Active investment commentary & analysis

New trend, new issues

This year’s flurry of new issues carries a message; alongside opportunity, hidden risks. Unlike the 2020 bail-out of lockdown-challenged businesses, the new trend is mainly private equity-backed IPOs. High valuations remind us of the value in private markets; great wealth that can be created long before other stockmarket investors can access. Returns on private equity have historically beaten listed shares, but the Woodford saga warns how much expertise is needed for the asset class. Might these new issues have unique challenges even after listing?

The private and public worlds are very different. Transition into the public arena continues some of those risks, but new owners may be less capable of managing them. Behavioural finance recognises the importance of incentives and how conflicts can misdirect behaviour, but typically the new investors at flotation have little influence on this. Indeed, many of the new issues bring in their non-executive directors only shortly before IPO. How much governance can genuinely be brought into the restructuring to meet listing requirements? Often independent non-execs have little influence at this stage, whilst founders and private equity owners set the terms. Certainly, there is IPO research and investor education, but the investment banks and analysts involved in an issue are typically the primary source of information.

MiFID regulation seems to have worsened this informational imbalance. Buy-side active investors are expected to put in work that supports price formation, yet may get possibly small or zero share allocations at launch. Evaluation of ESG is also a public good that largely falls on active managers. Those involved in the issue are rewarded, and passive investors can participate with reliance on the price formation of others. But it can be a poor risk/reward calculation for active managers, even if the "pop” on issue is large. In hot issues, many investing institutions can often receive zero allocation. The Government sees London listing as a post-Brexit commercial opportunity, but maintaining a healthy working ecosystem is what matters, not simply dropping standards.

Woodford has not stopped private equity interests coming into retail investor portfolios. Many funds have sprung up to access this area and the FTSE 100 itself has seen new entrants from the world of alternatives and private markets. Indeed, low cost passive vehicles giving index exposure may now actually embed high cost actively managed funds.

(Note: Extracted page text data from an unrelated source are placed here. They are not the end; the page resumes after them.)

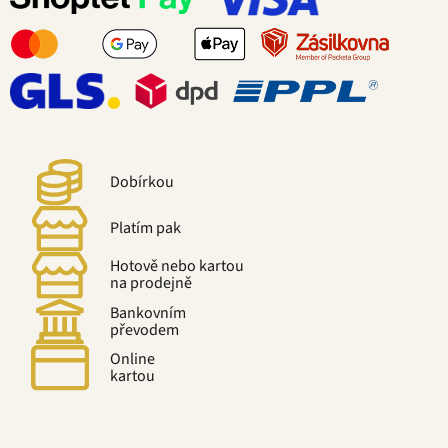
Dobírkou
Platím pak
Hotově nebo kartou
na prodejně
Bankovním
převodem
Online
kartou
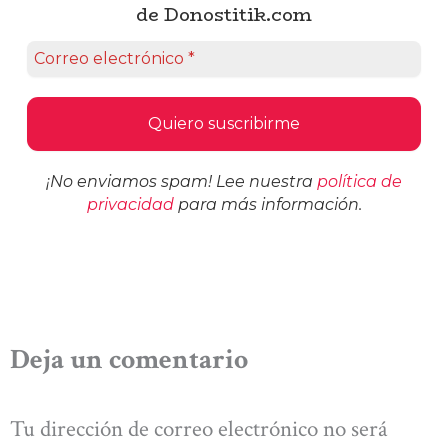
de Donostitik.com
¡No enviamos spam! Lee nuestra
política de
privacidad
para más información.
Deja un comentario
Tu dirección de correo electrónico no será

But regulation is firmly focused on the listed world; corporates, institutional investors and investment banks. Little of this supervision carries into private equity.

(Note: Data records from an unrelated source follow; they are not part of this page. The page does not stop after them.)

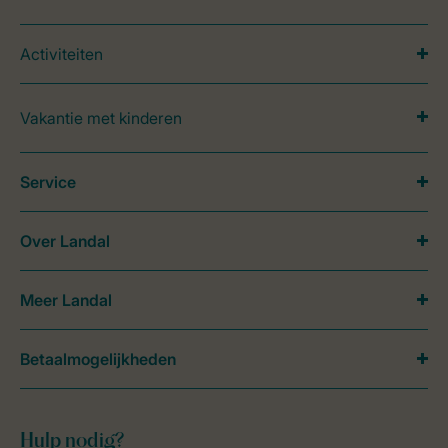
Activiteiten
Vakantie met kinderen
Service
Over Landal
Meer Landal
Betaalmogelijkheden
Hulp nodig?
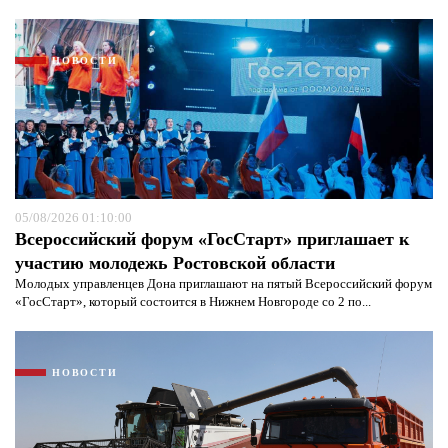
НОВОСТИ
Я согласен с
политикой конфиденциальности и
защиты информации*
Я согласен с
политикой конфиденциальности и
защиты информации*
05/08/2026 01:10:00
Всероссийский форум «ГосСтарт» приглашает к
участию молодежь Ростовской области
Молодых управленцев Дона приглашают на пятый Всероссийский форум
«ГосСтарт», который состоится в Нижнем Новгороде со 2 по...
НОВОСТИ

Despite regulation, the boundaries between public and private are becoming more complex and riskier for retail investors. The regulatory line has encouraged crossover investors who help corporates make the transition into public trading. Typically, these are part of the cornerstoning of a new issue that often gets preference in initial allocation. Now there also seems official encouragement for vehicles giving retail investors access into new issues, yet with much more limited rights to information pre-float. Broader share ownership may be a good thing, but the UK privatisation experience reminds us that flotations are often not a good entry point into that investor journey.

And, adding to the change underway, Special Purpose Vehicles to buy into late stage, pre-IPO private equity rounds are helping more institutional investors access at pre-float prices. Special Purpose Acquisition Companies (SPACS) also play their part; effectively shells competing with investment banks to give value to founders and private equity owners. The pace of change and increasing complexity surely demands more review than suggesting the UK might be a light touch home for all this.

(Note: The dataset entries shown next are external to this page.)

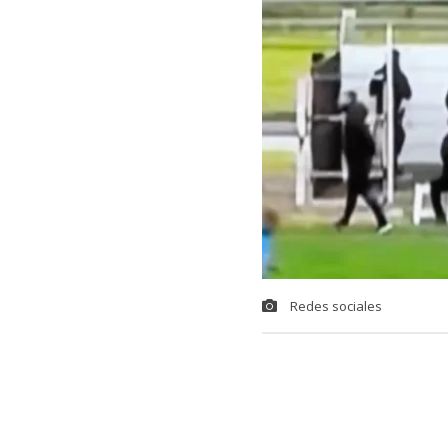
Redes sociales
Una insólita s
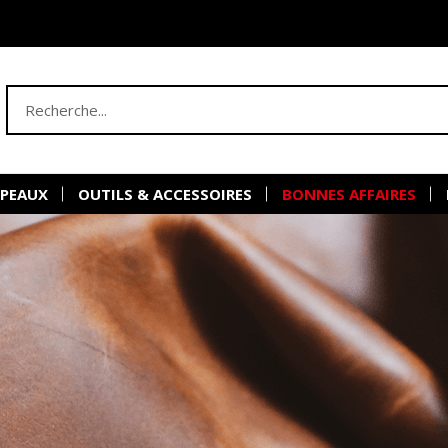
 PEAUX
OUTILS & ACCESSOIRES
BONNES AFFAIRES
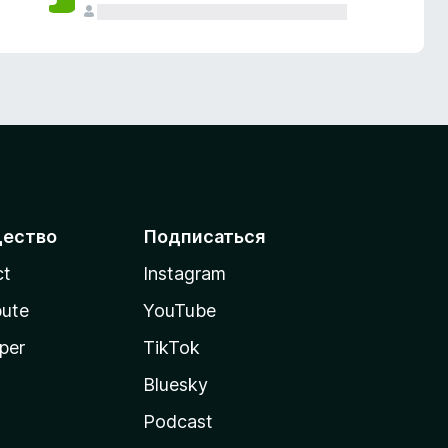
ество
Подписаться
ct
Instagram
bute
YouTube
per
TikTok
Bluesky
Podcast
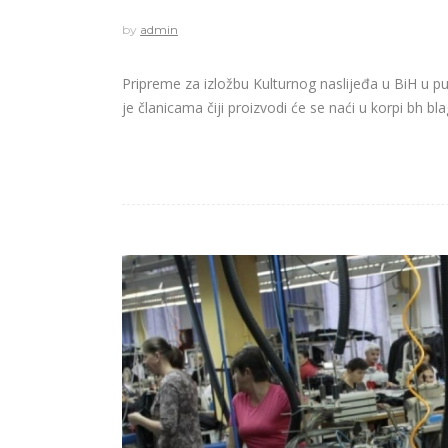
by
admin
Pripreme za izložbu Kulturnog naslijeđa u BiH u p
je članicama čiji proizvodi će se naći u korpi bh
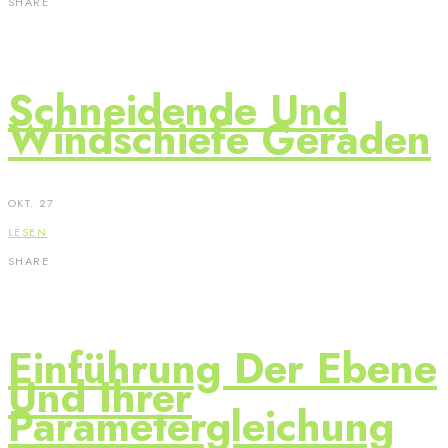
SHARE
Schneidende Und
Windschiefe Geraden
OKT. 27
LESEN
SHARE
Einführung Der Ebene
Und Ihrer
Parametergleichung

Investors buying IPOs from private equity need to recognise how different the two worlds are. Private businesses are dressed up for float, but investors need to look beyond appearances: culture persists.  Governance is often a work-in-progress for years after IPO. This is the challenge for the new stockmarket investors, along with the fallout from conflicts, aggressive incentives and innovative metrics. New issues come with excitement and fantastic numbers; but understanding behaviour may matter more.